A system for vaporizing liquefied natural gas (LNG) utilizes the residual cooling capacity of LNG to condense the working fluid of a power producing work producing cycle and chills liquids that are used in a direct-contact heat transfer system to cool air. The cold air is used to supply air to a combustion gas turbine operating in conjunction with a combined cycle power plant. Power is produced from both the work producing cycle and the combined cycle power plant and the chilling of the intake air to the gas turbine increases the output capacity of the combined cycle power plant.

Description

    CROSS-REFERENCE TO RELATED APPLICATIONS
  • The present application claims priority to U.S. Provisional Application No. 60/294,334, incorporated herein by reference.[0001]

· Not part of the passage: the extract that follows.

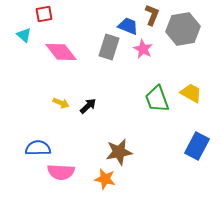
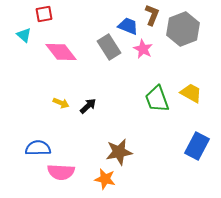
gray hexagon: rotated 12 degrees counterclockwise
gray rectangle: rotated 50 degrees counterclockwise
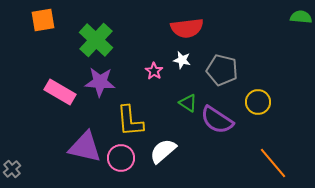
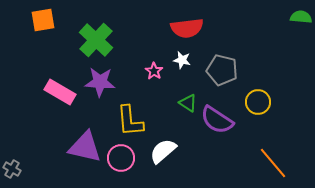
gray cross: rotated 18 degrees counterclockwise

  • STATEMENT REGARDING FEDERALLY SPONSORED RESEARCH OR DEVELOPMENT
  • Not applicable. [0002]
  • BACKGROUND OF THE INVENTION
  • This invention relates to the regasification of liquefied natural gas. More specifically, this invention relates to an improved method and system of recovering mechanical energy in order to improve both the capacity and efficiency of a natural gas fired combined cycle power plant by taking advantage of the residual cooling capacity present in the liquefied natural gas. [0003]
  • Natural gas is used in many parts of the world as a principal source of fuel for the generation of electricity. Many areas also rely on natural gas as a fuel source for industrial applications as well as domestic applications such as heating and cooking. Natural gas can also be used as a fuel in internal combustion engines for automobiles and other vehicles. Natural gas is preferred as a fuel source because it is much cleaner burning compared to other fossil fuels, such as coal or oil, and it delivers a given amount of power with lower carbon dioxide emissions. [0004]
  • Natural gas is often produced in areas remote from the location where it is utilized. One of the most efficient methods of transporting gas from the production site to consumers is by pipeline. Pipelines are constructed of large diameter pipe either placed above or buried beneath the ground. The natural gas flows through the pipeline under pressure. The construction of pipelines is very expensive and when the length of the pipeline increases or terrain becomes difficult, the costs to build and maintain the pipeline increase dramatically. When distance and terrain make a pipeline impossible or non-economical, the gas must be transported through other means. [0005]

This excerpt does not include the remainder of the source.